A Parallel Community Structure Mining Method in Big Social Networks

1College of Computer, National University of Defense Technology, Changsha, Hunan 410073, China
2Department of Computer Science, University of Illinois at Chicago, Chicago, IL 60607, USA

Received 5 July 2014; Accepted 2 August 2014

Academic Editor: Haipeng Peng

Copyright © 2015 Songchang Jin et al. This is an open access article distributed under the Creative Commons Attribution License, which permits unrestricted use, distribution, and reproduction in any medium, provided the original work is properly cited.


Community structure plays a key role in analyzing network features and helping people to dig out valuable hidden information. However, how to discover the hidden community structures is one of the biggest challenges in social network analysis, especially when the network size swells to a high level. Infomap is a top-class algorithm in nonoverlapping community structure detection. However, it is designed for single processor.

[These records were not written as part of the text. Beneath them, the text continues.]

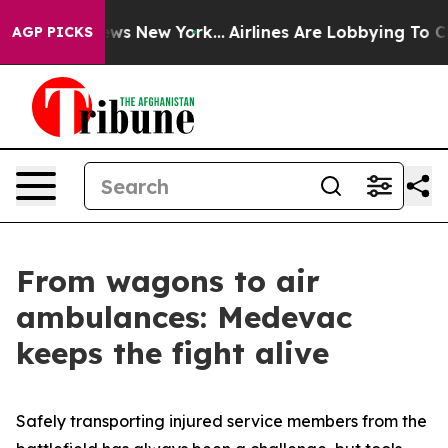
BS News New York...
Airlines Are Lobbying To Change Ai
AGP PICKS
From wagons to air
ambulances: Medevac
keeps the fight alive
Safely transporting injured service members from the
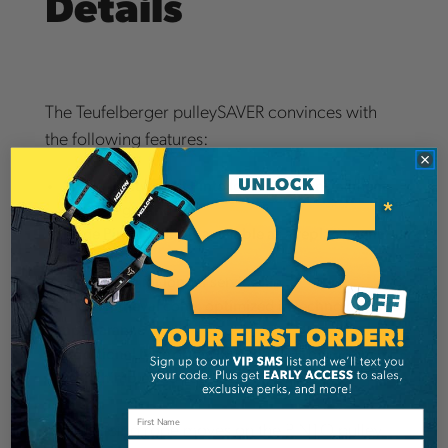
Details
The Teufelberger pulleySAVER convinces with
the following features:
Small, lightweight Pinto for easier uninstallment
from the ground
Large Pinto pulley is available as a replacement
part
Sirius Loop for longer service life
DMM retrieval cone: optimized in technology and
appearance
Additional type of use through OD Loop 7mm
with thimble and equaLIZA
The climbing rope moves on the PINTO pulley
Email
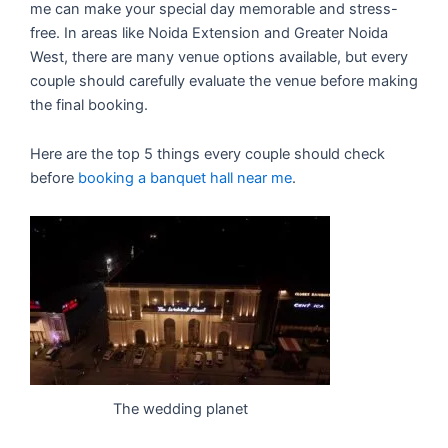
me can make your special day memorable and stress-
free. In areas like Noida Extension and Greater Noida
West, there are many venue options available, but every
couple should carefully evaluate the venue before making
the final booking.
Here are the top 5 things every couple should check
before
booking a banquet hall near me
.
The wedding planet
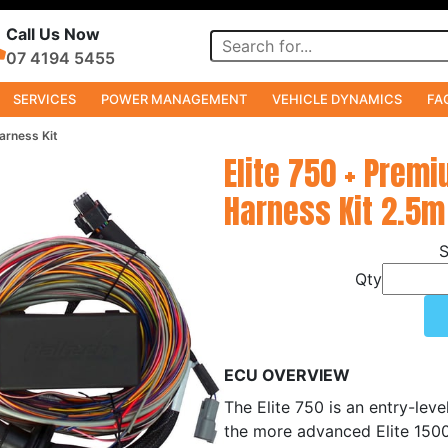
Call Us Now
07 4194 5455
SERVICES
POWER MANAGEMENT
VEHICLE DYNAMICS
FA
arness Kit
Elite 750 + Premi
Harness Kit 2.5m
Qty
ECU OVERVIEW
The Elite 750 is an entry-lev
the more advanced Elite 1500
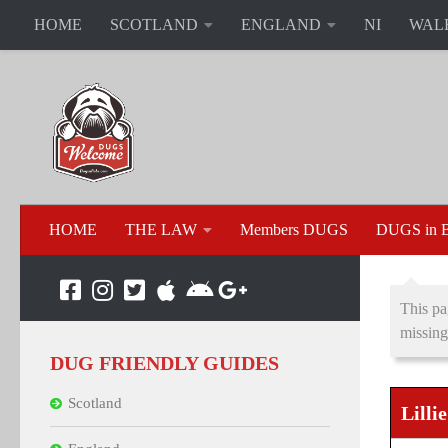
HOME
SCOTLAND
ENGLAND
NI
WAL
HOME
THE LAW
Members DUGS
DUGS in B
This pa
missing
DUG FRIENDLY GUIDES
Scotland
Lilli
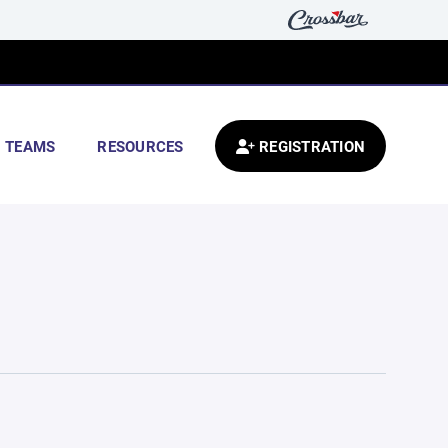
TEAMS
RESOURCES
REGISTRATION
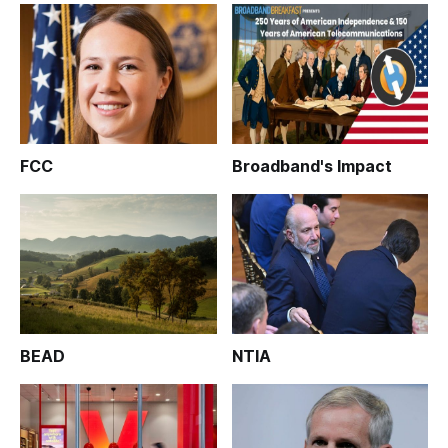
FCC
Broadband's Impact
BEAD
NTIA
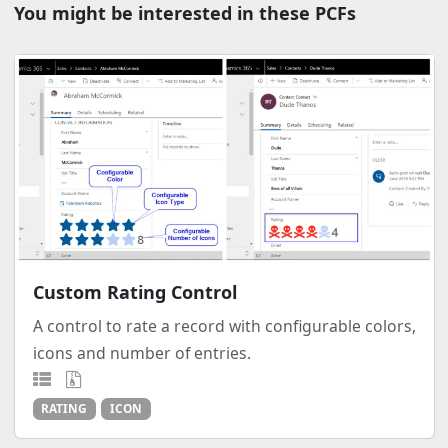
You might be interested in these PCFs
Custom Rating Control
A control to rate a record with configurable colors,
icons and number of entries.
RATING
ICON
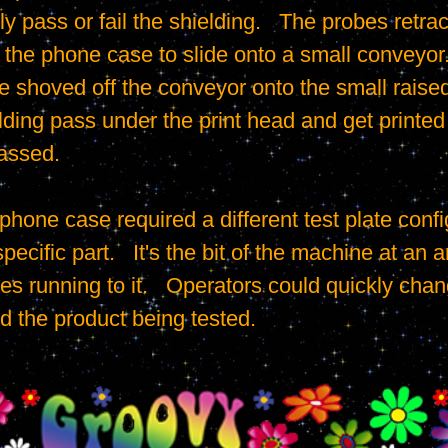
y pass or fail the shielding.   The probes retrac
g the phone case to slide onto a small conveyor.
re shoved off the conveyor onto the small raised
ding pass under the print head and get printed t
assed.

ecific part.   It's the bit of the machine at an an
es running to it.   Operators could quickly chang
 the product being tested.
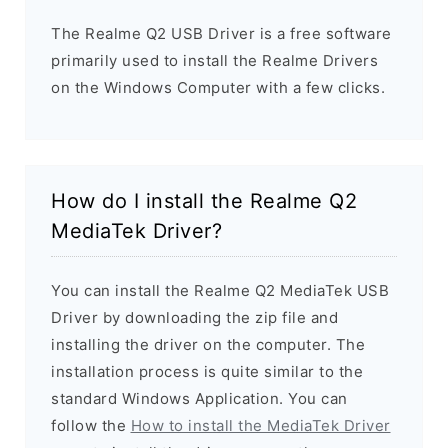
The Realme Q2 USB Driver is a free software
primarily used to install the Realme Drivers
on the Windows Computer with a few clicks.
How do I install the Realme Q2
MediaTek Driver?
You can install the Realme Q2 MediaTek USB
Driver by downloading the zip file and
installing the driver on the computer. The
installation process is quite similar to the
standard Windows Application. You can
follow the
How to install the MediaTek Driver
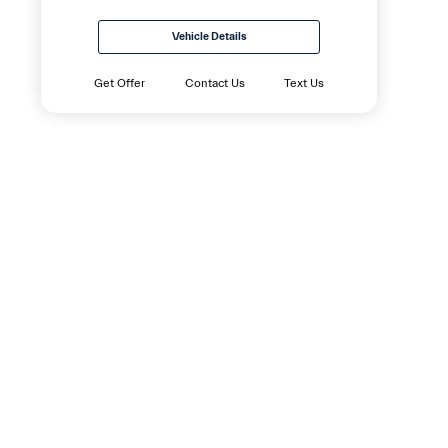
Vehicle Details
Get Offer
Contact Us
Text Us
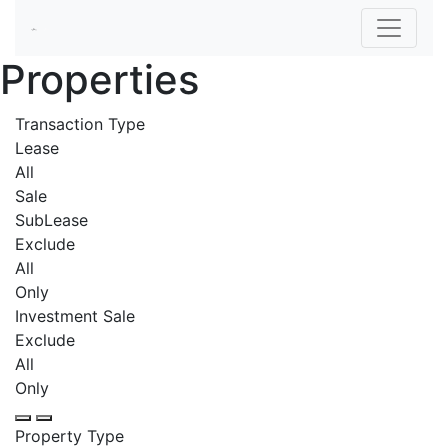
Properties
Transaction Type
Lease
All
Sale
SubLease
Exclude
All
Only
Investment Sale
Exclude
All
Only
Property Type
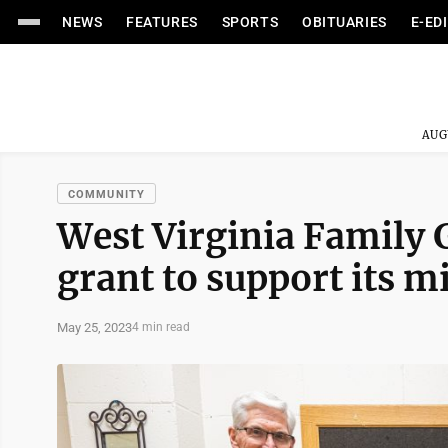
NEWS
FEATURES
SPORTS
OBITUARIES
E-ED
AUG
COMMUNITY
West Virginia Family G
grant to support its m
May 25, 2023
4 min read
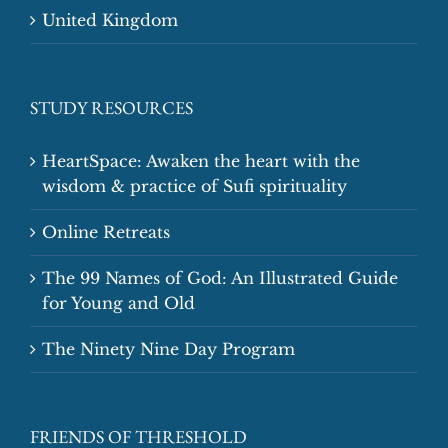
United Kingdom
STUDY RESOURCES
HeartSpace: Awaken the heart with the
wisdom & practice of Sufi spirituality
Online Retreats
The 99 Names of God: An Illustrated Guide
for Young and Old
The Ninety Nine Day Program
FRIENDS OF THRESHOLD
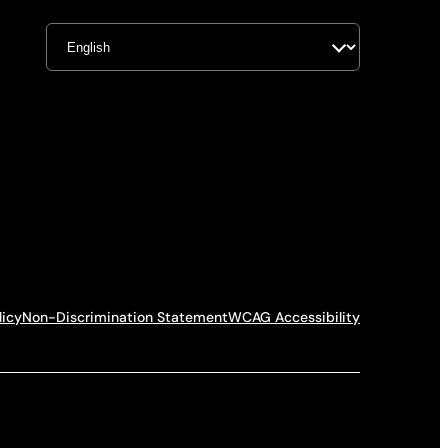
licy
Non-Discrimination Statement
WCAG Accessibility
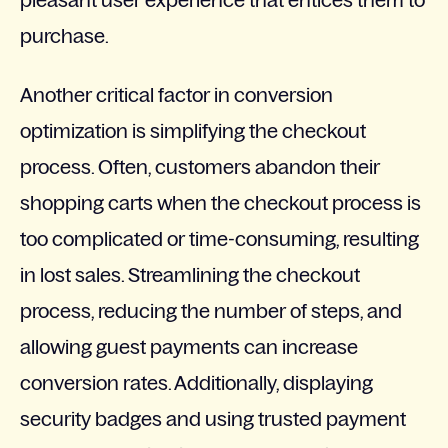
pleasant user experience that entices them to
purchase.
Another critical factor in conversion
optimization is simplifying the checkout
process. Often, customers abandon their
shopping carts when the checkout process is
too complicated or time-consuming, resulting
in lost sales. Streamlining the checkout
process, reducing the number of steps, and
allowing guest payments can increase
conversion rates. Additionally, displaying
security badges and using trusted payment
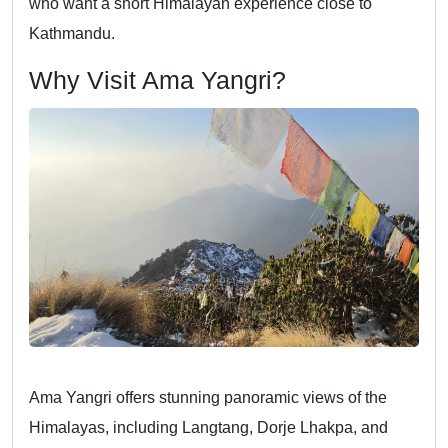
who want a short Himalayan experience close to
Kathmandu.
Why Visit Ama Yangri?
Ama Yangri offers stunning panoramic views of the
Himalayas, including Langtang, Dorje Lhakpa, and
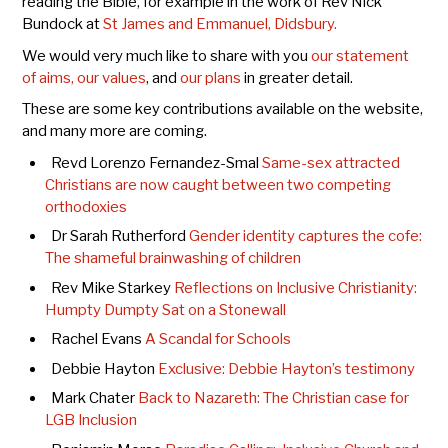
reading the Bible, for example in the work of Rev Nick
Bundock at
St James and Emmanuel, Didsbury.
We would very much like to share with you
our statement
of aims, our values
, and
our plans
in greater detail.
These are some key contributions available on the website,
and many more are coming.
Revd Lorenzo Fernandez-Smal
Same-sex attracted
Christians are now caught between two competing
orthodoxies
Dr Sarah Rutherford
G
ender identity captures the cofe:
The shameful brainwashing of children
Rev Mike Starkey
Reflections on Inclusive Christianity:
Humpty Dumpty Sat on a Stonewall
Rachel Evans
A Scandal for Schools
Debbie Hayton
Exclusive: Debbie Hayton’s testimony
Mark Chater
Back to Nazareth: The Christian case for
LGB Inclusion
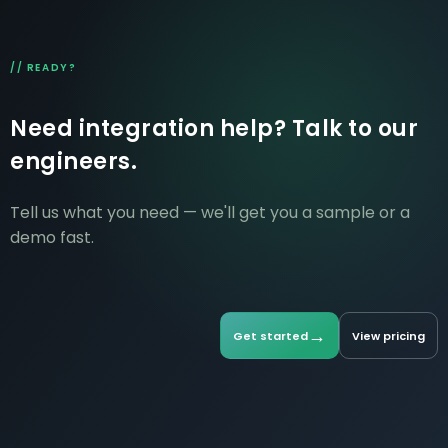
// READY?
Need integration help? Talk to our
engineers.
Tell us what you need — we'll get you a sample or a
demo fast.
→
Get started
View pricing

When tackling large networks, its limited scalability makes it less effective in fully utilizing server resources. In this paper, based on infomap, we develop a scalable parallel nonoverlapping community detection method, Pinfomr (parallel Infomap with MapReduce), which utilizes the MapReduce framework to solve the two problems. Experiments on artificial networks and real datasets show that our parallel method has satisfying performance and scalability.